– Все в порядке, хозяин!
И вполголоса добавил:
– В следующий раз будьте осторожны, вас чуть не смыло за борт…
– Спасибо, – промямлил я и, чтобы скрыть неловкую ситуацию, выкрикнул: – Всей команде без исключения выдать дополнительную порцию рома!
Мои слова были встречены всеобщим одобрением, после чего я, отказавшись от услуг бдительного Ингера и провожаемый насмешливым взглядом Син Бен У (по всей видимости, уже бывавшего в подобных переделках), спустился в каюту. Элизабет, сидя на кровати и прижимая к груди платье, расширенными глазами смотрела на меня.
– Что это было? – спросила она со страхом. – Так начало бросать, и все посыпалось вокруг…
– Шквал, – ответил я. – Внезапно налетел шквал. Но все миновало, и мы в полном порядке. Вот что такое океан, дорогая, – нрав его крайне коварен.
Элизабет облегченно вздохнула, и я, присев на кровать, обнял ее…

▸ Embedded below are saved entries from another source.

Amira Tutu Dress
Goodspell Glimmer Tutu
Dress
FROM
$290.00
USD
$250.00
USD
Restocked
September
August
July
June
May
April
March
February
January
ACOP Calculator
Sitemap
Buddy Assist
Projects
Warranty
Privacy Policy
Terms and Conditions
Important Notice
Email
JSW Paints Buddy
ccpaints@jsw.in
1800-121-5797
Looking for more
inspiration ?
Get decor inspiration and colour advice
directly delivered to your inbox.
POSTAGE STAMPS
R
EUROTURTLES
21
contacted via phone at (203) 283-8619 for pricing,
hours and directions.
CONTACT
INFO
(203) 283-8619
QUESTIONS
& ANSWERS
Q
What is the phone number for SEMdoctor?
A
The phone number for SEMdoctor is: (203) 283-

После этого ночного происшествия никаких особых казусов больше не приключалось, хотя признаюсь, что даже ливерпульская буря показалась мне пустяком по сравнению с этими страшными мгновениями. Все мои былые познания, полученные за время так и не завершенного обучения, развеялись как дым: я наглядно убедился, насколько белую ворону представлял я из себя по сравнению даже с судовым врачом. Ситтона я теперь слушался беспрекословно – корабль был полностью вверен ему, и я подписывал не глядя все предъявляемые мне сметы расходов по плаванию. Он никак не злоупотреблял этим. Средних лет, невысокого роста, с мягкими чертами лица, этот человек редко повышал голос при разговоре и на первый взгляд совершенно не соответствовал своей профессии, походя больше всего на священника или пастора. Про него говорили, что он и в самом деле вырос в семье священнослужителя, и это несомненно отложило отпечаток на его манеры и поведение – он был несколько замкнут и не лишен причуд. Однако грамотности и решительности в морском деле ему было не занимать – эпизод со шквалом только лишний раз доказал это.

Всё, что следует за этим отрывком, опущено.